You can important several functions at once from a module (aka another script file) like this:
from utilities import really_useful_func, default_func
Exercise
Write your own utilities.py
that has a super_useful_func
that accepts a number and returns the number divided by 10. In another script, main.py
, try a) importing all of utilities and running super_useful_func
on a number and, b), importing just super_useful_func
from utilities and running it on a number.
Reading and writing files#
Although most applications in economics will use the pandas package to read and write tabular data, it’s sometimes useful to know how to read and write arbitrary files using the built-in Python libraries too.
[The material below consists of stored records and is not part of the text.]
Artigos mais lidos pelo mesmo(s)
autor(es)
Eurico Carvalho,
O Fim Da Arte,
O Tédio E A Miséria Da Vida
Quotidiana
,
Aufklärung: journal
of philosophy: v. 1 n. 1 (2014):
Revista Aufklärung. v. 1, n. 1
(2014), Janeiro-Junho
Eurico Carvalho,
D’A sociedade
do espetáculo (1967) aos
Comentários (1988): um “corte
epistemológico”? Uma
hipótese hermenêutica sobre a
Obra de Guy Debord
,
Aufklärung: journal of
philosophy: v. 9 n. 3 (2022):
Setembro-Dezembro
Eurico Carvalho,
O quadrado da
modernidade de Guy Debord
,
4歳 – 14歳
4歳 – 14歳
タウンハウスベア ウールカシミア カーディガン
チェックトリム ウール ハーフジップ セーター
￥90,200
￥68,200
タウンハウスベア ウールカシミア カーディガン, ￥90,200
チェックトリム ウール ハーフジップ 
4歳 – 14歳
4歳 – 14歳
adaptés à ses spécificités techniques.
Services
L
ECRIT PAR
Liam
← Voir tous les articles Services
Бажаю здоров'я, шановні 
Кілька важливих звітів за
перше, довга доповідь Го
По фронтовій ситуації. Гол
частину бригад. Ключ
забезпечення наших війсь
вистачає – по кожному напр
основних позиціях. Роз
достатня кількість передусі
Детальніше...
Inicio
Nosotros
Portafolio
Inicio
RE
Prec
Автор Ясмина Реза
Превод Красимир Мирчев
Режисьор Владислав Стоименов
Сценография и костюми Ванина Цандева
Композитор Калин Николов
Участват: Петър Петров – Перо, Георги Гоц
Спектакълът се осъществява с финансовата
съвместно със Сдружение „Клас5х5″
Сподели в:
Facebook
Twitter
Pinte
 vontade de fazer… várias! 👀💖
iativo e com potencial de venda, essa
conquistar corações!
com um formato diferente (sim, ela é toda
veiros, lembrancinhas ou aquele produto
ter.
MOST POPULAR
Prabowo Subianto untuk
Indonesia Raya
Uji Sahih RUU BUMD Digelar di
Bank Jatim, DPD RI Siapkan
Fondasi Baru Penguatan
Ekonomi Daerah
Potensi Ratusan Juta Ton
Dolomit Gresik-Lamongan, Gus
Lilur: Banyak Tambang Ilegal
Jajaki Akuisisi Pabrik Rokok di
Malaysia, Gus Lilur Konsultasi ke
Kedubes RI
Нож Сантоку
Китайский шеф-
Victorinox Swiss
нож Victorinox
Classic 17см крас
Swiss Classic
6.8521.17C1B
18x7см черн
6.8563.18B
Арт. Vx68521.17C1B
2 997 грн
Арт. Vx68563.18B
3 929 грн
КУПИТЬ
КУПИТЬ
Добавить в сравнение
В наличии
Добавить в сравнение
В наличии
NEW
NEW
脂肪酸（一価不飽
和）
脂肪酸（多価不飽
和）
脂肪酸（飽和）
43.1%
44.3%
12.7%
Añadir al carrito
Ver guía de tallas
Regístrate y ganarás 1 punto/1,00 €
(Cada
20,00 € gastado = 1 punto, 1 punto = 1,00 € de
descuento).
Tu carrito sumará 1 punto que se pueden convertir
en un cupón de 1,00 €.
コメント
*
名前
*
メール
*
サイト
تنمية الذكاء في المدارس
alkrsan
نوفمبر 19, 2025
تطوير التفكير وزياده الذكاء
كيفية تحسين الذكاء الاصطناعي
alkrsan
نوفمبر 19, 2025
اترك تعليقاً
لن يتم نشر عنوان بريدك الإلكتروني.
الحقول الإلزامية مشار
To open a file
open('filename', mode)
where mode
could be r
for read, a
for append, w
for write, and x
to create a file. Create a file called text_example.txt
and write a single line in it, ‘hello world’. To open the file and print the text, use:
with open('text_example.txt') as f:
text_in = f.read()
print(text_in)
'hello world!\n'
\n
is the new line character. Now let’s try adding a line to the file:
with open('text_example.txt', 'a') as f:
f.write('this is another line\n')
Writing and reading files using the with
command is a quick and convenient shorthand for the less concise open, action, close pattern. For example, the above example can also be written as:
f = open('text_example.txt', 'a')
f.write('this is another line\n')
f.close()
Although this short example shows opening and writing a text file, this approach can be used to edit a wide range of file extensions including .json, .xml, .csv, .tsv, and many more, including binary files in addition to plain text files.